A quelle autorité peut-on commettre, en effet, la réglementation du travail et des salaires ? Les syndicats d’ouvriers seraient investis, dans le programme du parti socialiste, de cette redoutable fonction. Le Grütli, vaste association radicale qui se propose depuis un demi-siècle d’accroître le bien-être matériel et moral des ouvriers suisses, ne s’est pas contenté d’acclamer, dans sa session de Neuchâtel (juillet 1893), les syndicats obligatoires, mais a demandé qu’on les chargeât de régler et délimiter la production. Le Congrès de Bienne (avril 1893) leur avait déjà donné le mandat de déterminer les conditions du travail, la journée normale, le taux du salaire, ajoutant que leurs décisions auraient « force de loi » pour tous les patrons et les ouvriers. Les trades unions jouent à peu près ce rôle en Australie, dans les colonies de Victoria et de la Nouvelle-Galles du Sud, en y maintenant par des procédés violens le taux factice des salaires[3]. On arriverait, en suivant cet exemple, à constituer le plus monstrueux monopole au profit d’une infime minorité qui confisquerait toute l’activité nationale. M. Bernard-Lavergne a, dans un discours très vif, protesté, devant le Sénat français (4 juillet 1893), contre ces empiétemens, non seulement au nom de l’autonomie et de la liberté humaines, mais en invoquant la souveraineté du peuple et les principes de la Révolution française. A vrai dire, les habiles ne sont pas éloignés de croire qu’on dépasse le but, au moins pour le moment, en affichant cette prétention singulière, et là n’est pas en Europe, à l’heure présente, le véritable champ de bataille.

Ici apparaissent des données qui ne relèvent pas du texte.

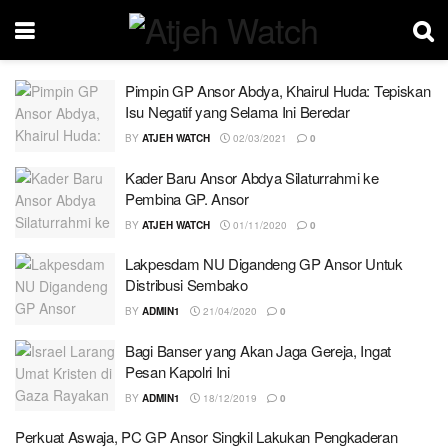
Pimpin GP Ansor Abdya, Khairul Huda: Tepiskan
Isu Negatif yang Selama Ini Beredar
BY
ATJEH WATCH
02/03/2021
0
Kader Baru Ansor Abdya Silaturrahmi ke
Pembina GP. Ansor
BY
ATJEH WATCH
01/11/2020
0
Lakpesdam NU Digandeng GP Ansor Untuk
Distribusi Sembako
BY
ADMIN1
21/04/2020
0
Bagi Banser yang Akan Jaga Gereja, Ingat
Pesan Kapolri Ini
BY
ADMIN1
18/12/2019
0
Perkuat Aswaja, PC GP Ansor Singkil Lakukan Pengkaderan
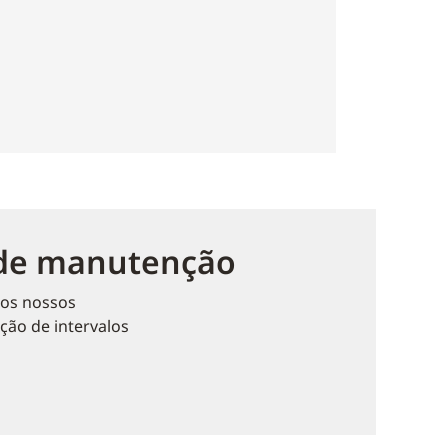
 de manutenção
dos nossos
ão de intervalos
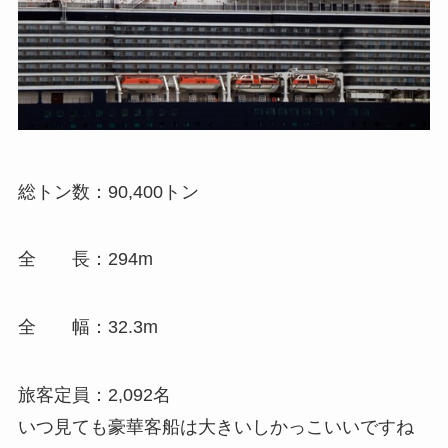
総トン数：90,400トン
全 長：294m
全 幅
：
32.3m
旅客定員
：
2,092名
いつ見ても豪華客船は大きいしかっこいいですね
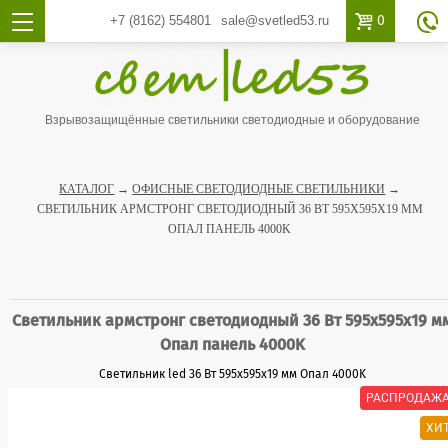

0
+7 (8162)
554801
sale@svetled53.ru

Взрывозащищённые светильники светодиодные и оборудование
КАТАЛОГ
→
ОФИСНЫЕ СВЕТОДИОДНЫЕ СВЕТИЛЬНИКИ
→
СВЕТИЛЬНИК АРМСТРОНГ СВЕТОДИОДНЫЙ 36 ВТ 595X595X19 ММ
ОПАЛ ПАНЕЛЬ 4000K
Светильник армстронг светодиодный 36 Вт 595x595x19 м
Опал панель 4000K
Светильник led 36 Вт 595x595x19 мм Опал 4000K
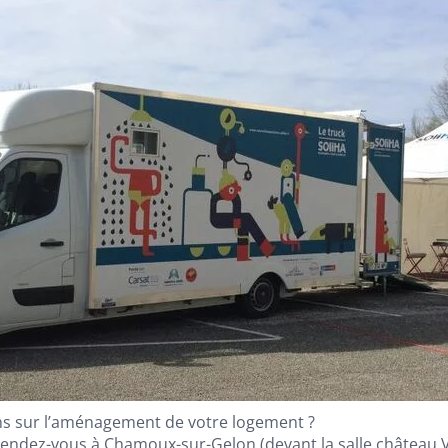
ns sur l’aménagement de votre logement ?
endez-vous à Chamoux-sur-Gelon (devant la salle château 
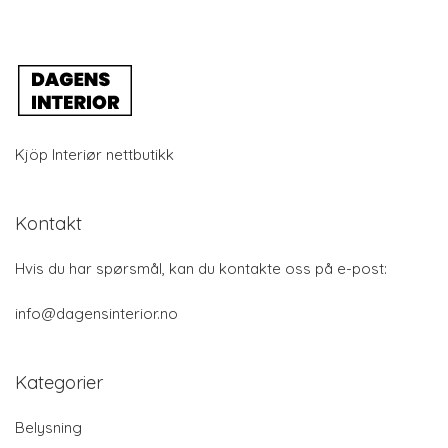
Kjöp Interiør nettbutikk
Kontakt
Hvis du har spørsmål, kan du kontakte oss på e-post:
info@dagensinterior.no
Kategorier
Belysning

En 1875, on réclamait, à Gotha « la fixation de la journée de travail correspondant aux besoins de la société ». Les socialistes allemands avaient assurément sous les yeux la loi des

  1. La Tyrannie socialiste, p. 160 et 161.
  2. Le programme porte qu’il ne sera plus, à l’avenir, renvoyé d’ouvriers ayant encouru une condamnation, mais en exceptant le cas où la condamnation aurait porté préjudice à « l’employeur ».
  3. Voir un intéressant article de M. Chailley-Bert dans le Moniteur des intérêts matériels du 2 mai 1893.